Living Room / Re: Tech News Weekly: Edition 46-09
« on: November 16, 2009, 10:54 PM »
In the USA, our government has discovered that it can get around its constitutional "checks and balances" by allowing (possibly encouraging) private entities* to perform actions and collect information the government is not allowed to legally collect on it's own.
The moment I read that, I understood. Sorry for the confusion Hertz Man.

I usually read stories I come across involving the telco immunity mess in the states. Were I in your position, that would piss me off.

To be perfectly honest, I don't know what the legal implications are in this country of the government attempting to bypass security systems in software. The cynic in me says that given we're even more of a fascist state than the US, they can do whatever they damn-well please, but the realist in me tells me to check before I shoot my mouth off.

At this point, however, I'm not entirely sure where to check. Given that Australia has a populace that could largely be described more as sheeple than people (as justification for this comment, refer to the general apathy displayed regarding the Great Aussie Firewall), our laws are typically not scrutinized nearly as well as yours. If I manage to determine the status of this in the near future, I'll be sure to let you know.


Living Room / Re: Tech News Weekly: Edition 46-09
« on: November 16, 2009, 07:50 PM »
Although I can understand what you're saying Hertz Man, I can't agree. Whether some total drongo cop has access to the information this tool can present, or only the NSA does, the simple fact is that this information can be gotten.

The fact that the information exists, and can be gotten is what bothers me, not how or by whom it can be retried.


Living Room / Re: Tech News Weekly: Edition 46-09
« on: November 16, 2009, 05:48 PM »
#7 - Nice to see Microsoft has developed their very own backdoor exploit for Windows.
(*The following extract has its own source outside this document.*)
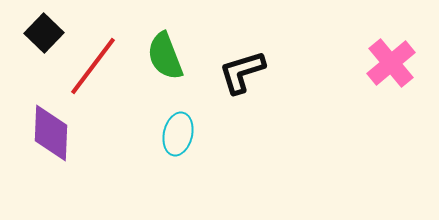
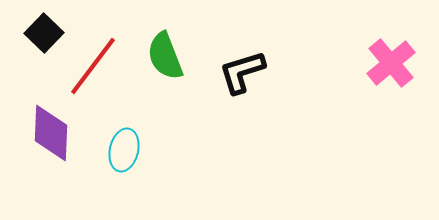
cyan ellipse: moved 54 px left, 16 px down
I know I'll sleep better at night knowing such a thing exists. Especially since it will only be made available to duly authorized members of the law enforcement community - whom experience has shown we can completely trust to never abuse such technologies.
From what I heard from people who took a look at this, it's mostly a collection of SysInternals tools and a frontend - big f'ing deal. Haven't bothered to look at it myself though (considering that I don't exactly have legitimate access to it), so it could be worse.
Sorry Hertz Man, I must have missed your post. F0d Man is indeed correct, it is basically a collection of freely available tools with a front-end so that some cop who can barely operate a computer can collect "forensic" evidence in the field and cart it back to someone who knows what the f they're doing. Really very disappointing :(

#5 is nice - thumbs up to anything giving twitter a bad name :P
I don't know that I'd go that far, but definitely a thumbs-up to anything that highlights Twitter's security holes.


Living Room / Re: Tech News Weekly: Edition 46-09
« on: November 16, 2009, 04:03 PM »
Hahaha, Rafe Needleman from CNET is calling it that. He mentioned it a few episodes ago on BOL, but I think that may have been just because he thought it sounded better.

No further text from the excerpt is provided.